**TASK TO CARRY OUT**
Find all the lines in the entries below that hold the word "mijn" and copy them.

**AVAILABLE DATA**
-------

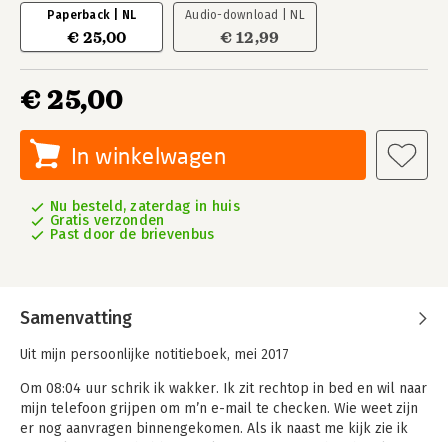
Paperback | NL
Audio-download | NL
€ 25,00
€ 12,99
€ 25,00
In winkelwagen
Nu besteld, zaterdag in huis
Gratis verzonden
Past door de brievenbus
Samenvatting
Uit mijn persoonlijke notitieboek, mei 2017
Om 08:04 uur schrik ik wakker. Ik zit rechtop in bed en wil naar
mijn telefoon grijpen om m’n e-mail te checken. Wie weet zijn
er nog aanvragen binnengekomen. Als ik naast me kijk zie ik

-------

**RESPONSE TO THE EXERCISE**
Uit mijn persoonlijke notitieboek, mei 2017
mijn telefoon grijpen om m’n e-mail te checken. Wie weet zijn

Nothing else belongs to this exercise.